Informações da Organização Pan-Americana da Saúde – OPAS apontam que cerca de 800 mil pessoas morrem por suicídio todos os anos. Para cada caso, há ainda mais notificações de tentativas. Solidão, decorrente da necessidade de distanciamento social, e incertezas trazidas pela proliferação da Covid-19 são alguns dos principais fatores para o agravamento do cenário.
Apesar de não haver levantamento específico a respeito, houve um aumento no número de casos de suicídio, bem como de tentativas, segundo relatos de socorristas do Serviço de Atendimento Móvel de Urgência – SAMU no Estado de São Paulo. Foi o que revelou reportagem do jornalista Leonardo Sakamoto no portal Uol, em maio.
Bomba-relógio
Segundo a psicanalista Claudia Pretti Vasconcellos Pellegrini, vice-diretora de Relações Interdisciplinares do Instituto Brasileiro de Direito de Família – IBDFAM, houve um aumento significativo não só em casos de suicídio, mas também de tentativas, além de um crescimento na busca por informações sobre o tema por meio da internet. Ela diz que, para quem já manifestava tendência a atentar contra a própria vida, o momento de pandemia se transformou em uma “bomba-relógio”.
“As situações que já estavam presentes na vida das pessoas em risco de cometer suicídio ficaram ainda mais exacerbadas. O período trouxe solidão, estresse, incerteza tanto econômica quanto ao futuro, além da ameaça iminente de morte.

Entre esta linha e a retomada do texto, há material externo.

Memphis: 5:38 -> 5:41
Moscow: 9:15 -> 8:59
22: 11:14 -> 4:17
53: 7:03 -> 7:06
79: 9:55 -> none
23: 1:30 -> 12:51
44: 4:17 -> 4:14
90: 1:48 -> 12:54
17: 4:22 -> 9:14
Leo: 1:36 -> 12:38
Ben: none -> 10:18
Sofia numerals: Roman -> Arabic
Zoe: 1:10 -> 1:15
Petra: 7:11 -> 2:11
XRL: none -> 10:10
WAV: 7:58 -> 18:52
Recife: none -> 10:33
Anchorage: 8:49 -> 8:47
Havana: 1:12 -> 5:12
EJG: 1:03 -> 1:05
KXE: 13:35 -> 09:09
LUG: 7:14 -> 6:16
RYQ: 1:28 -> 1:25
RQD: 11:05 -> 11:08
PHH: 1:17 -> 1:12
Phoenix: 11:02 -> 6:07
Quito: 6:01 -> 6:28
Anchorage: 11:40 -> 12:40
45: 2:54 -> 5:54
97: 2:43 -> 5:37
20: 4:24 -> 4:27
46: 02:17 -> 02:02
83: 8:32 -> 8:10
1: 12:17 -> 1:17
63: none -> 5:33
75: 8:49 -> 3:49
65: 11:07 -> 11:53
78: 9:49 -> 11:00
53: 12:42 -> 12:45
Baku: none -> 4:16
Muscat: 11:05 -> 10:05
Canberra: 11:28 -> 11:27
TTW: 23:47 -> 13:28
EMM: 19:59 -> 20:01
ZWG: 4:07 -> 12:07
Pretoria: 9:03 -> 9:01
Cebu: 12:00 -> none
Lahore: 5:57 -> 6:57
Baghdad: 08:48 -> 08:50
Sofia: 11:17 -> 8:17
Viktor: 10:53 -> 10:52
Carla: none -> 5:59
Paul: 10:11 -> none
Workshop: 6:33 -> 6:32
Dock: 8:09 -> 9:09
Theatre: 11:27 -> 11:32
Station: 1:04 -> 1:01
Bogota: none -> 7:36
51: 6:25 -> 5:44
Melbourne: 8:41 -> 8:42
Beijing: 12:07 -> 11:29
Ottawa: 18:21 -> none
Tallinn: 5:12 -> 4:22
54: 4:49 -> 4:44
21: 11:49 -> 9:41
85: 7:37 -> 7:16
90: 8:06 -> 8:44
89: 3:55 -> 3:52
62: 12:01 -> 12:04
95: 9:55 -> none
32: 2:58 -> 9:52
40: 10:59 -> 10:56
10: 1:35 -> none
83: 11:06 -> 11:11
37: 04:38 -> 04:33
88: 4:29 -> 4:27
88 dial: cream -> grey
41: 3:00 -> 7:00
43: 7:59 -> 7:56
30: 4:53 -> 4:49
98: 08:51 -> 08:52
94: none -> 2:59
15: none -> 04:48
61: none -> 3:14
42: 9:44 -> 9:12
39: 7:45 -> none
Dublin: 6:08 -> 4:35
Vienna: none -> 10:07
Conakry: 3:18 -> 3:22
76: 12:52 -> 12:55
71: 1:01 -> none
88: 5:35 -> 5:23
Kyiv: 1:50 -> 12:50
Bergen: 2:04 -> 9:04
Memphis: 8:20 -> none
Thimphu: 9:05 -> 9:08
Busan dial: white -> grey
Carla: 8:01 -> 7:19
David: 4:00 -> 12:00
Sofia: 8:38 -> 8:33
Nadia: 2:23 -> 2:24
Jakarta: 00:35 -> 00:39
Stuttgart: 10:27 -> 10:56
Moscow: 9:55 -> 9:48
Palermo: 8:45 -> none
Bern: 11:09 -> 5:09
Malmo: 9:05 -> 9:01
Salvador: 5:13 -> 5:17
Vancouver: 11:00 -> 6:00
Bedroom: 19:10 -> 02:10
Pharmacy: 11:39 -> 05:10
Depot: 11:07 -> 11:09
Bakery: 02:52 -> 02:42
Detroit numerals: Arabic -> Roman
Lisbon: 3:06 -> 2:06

Foi notado um aumento intenso, como reação, de crises de ansiedade e de pânico, o que também gerou um terreno fértil para o crescimento das estatísticas de suicídio”, avalia Claudia.
A necessidade de manter o distanciamento social, quando não leva à completa solidão, pode acirrar conflitos intrafamiliares, como tem acontecido em tantos lares. “O isolamento em família trouxe diversos efeitos colaterais. Se, por um lado, o encontro entre os familiares pôde resgatar alguns sentimentos, por outro, trouxe também à tona muitas dificuldades”, aponta a psicanalista.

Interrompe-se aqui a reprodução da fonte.